Dans cette optique, l’espoir de la paix planétaire devient presque un crime contre l’humanité. Cette espérance n’existant pas sans la connaissance préalable de la guerre, la focalisation de la pensée sur une polarité d’une dualité - exercice spirituel par excellence - comme la paix, entraine inévitablement l’émergence de l’autre polarité, la guerre. Il en va de même pour toutes les qualités, y comprises les notions fondatrices de la spiritualité tels l’unité et l’amour. Ce ne sont donc pas l’unité, l’amour ou les religions qui relient les humains, mais bien la fin du conflit avec soi et l’autre. En d’autres mots, comprendre pourquoi nous jugeons le monde, l’autre ou soi nous permet de sortir de l’interprétation, c'est-à-dire de la pensée conflictuelle pour enfin laisser place à ce que nous sommes. Ce que nous sommes étant globalité, il n’y a plus d’écart, plus de séparation.

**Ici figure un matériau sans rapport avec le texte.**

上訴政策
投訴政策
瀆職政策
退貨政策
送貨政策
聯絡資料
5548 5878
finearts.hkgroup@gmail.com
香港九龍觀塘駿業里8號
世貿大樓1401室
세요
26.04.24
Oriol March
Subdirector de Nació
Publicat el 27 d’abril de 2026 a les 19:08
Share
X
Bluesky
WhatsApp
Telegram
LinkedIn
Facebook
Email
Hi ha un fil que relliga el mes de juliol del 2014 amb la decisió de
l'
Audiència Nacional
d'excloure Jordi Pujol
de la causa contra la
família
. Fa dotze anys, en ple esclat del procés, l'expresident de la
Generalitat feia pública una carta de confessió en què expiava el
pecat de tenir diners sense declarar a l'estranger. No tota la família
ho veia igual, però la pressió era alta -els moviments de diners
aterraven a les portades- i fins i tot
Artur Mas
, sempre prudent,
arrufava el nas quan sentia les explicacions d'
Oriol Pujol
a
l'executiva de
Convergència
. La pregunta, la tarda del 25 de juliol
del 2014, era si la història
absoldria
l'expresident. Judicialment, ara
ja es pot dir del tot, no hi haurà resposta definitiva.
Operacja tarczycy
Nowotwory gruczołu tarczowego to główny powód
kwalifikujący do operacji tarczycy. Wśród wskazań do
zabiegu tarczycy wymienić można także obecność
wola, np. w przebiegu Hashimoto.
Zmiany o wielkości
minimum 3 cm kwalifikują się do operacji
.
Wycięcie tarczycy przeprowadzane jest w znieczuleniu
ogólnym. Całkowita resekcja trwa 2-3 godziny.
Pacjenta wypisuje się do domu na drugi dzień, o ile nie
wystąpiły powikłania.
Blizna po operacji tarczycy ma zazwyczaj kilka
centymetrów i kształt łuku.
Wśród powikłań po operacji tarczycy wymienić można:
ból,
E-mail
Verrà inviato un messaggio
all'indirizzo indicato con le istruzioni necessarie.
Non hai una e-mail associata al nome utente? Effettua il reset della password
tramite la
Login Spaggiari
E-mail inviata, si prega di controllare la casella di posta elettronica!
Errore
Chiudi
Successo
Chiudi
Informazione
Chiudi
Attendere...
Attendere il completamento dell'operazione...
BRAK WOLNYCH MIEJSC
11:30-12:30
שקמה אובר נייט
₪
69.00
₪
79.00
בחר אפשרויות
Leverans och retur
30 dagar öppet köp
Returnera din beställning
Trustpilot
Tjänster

Lorsqu’une émotion de tristesse émerge, il est primordial de lui donner toute latitude pour s’exprimer sans tenter de fuir dans la recherche d’une satisfaction immédiate comme la joie, le bonheur, l’amour. Il est donc important de reconnaitre une émotion ou un conflit sans lui attribuer, par comparaison, la coloration de bon ou mauvais. La définition de nos sensations entraine un écartèlement colossal entre ce que nous vivons et ce que nous refusons d’envisager comme nous appartenant pour des raisons de bienséances culturelles, philosophiques ou spirituelles.

Afin que « vivre » ne devienne pas une nouvelle croyance, il est indispensable de réaliser que l’état d’être est ineffable. Si toutefois la pensée tentait de décrire cet état, nous entrerions à nouveau dans une interprétation issue de notre connaissance accumulée et donc dans un désir compulsif d’expérimenter à nouveau cet état. De ce fait, nous cesserions immédiatement de vivre, car la volonté de réitérer cet état se substituerait à notre liberté.

Il n’y a donc rien à chercher, rien à trouver, juste à se comprendre pour vivre.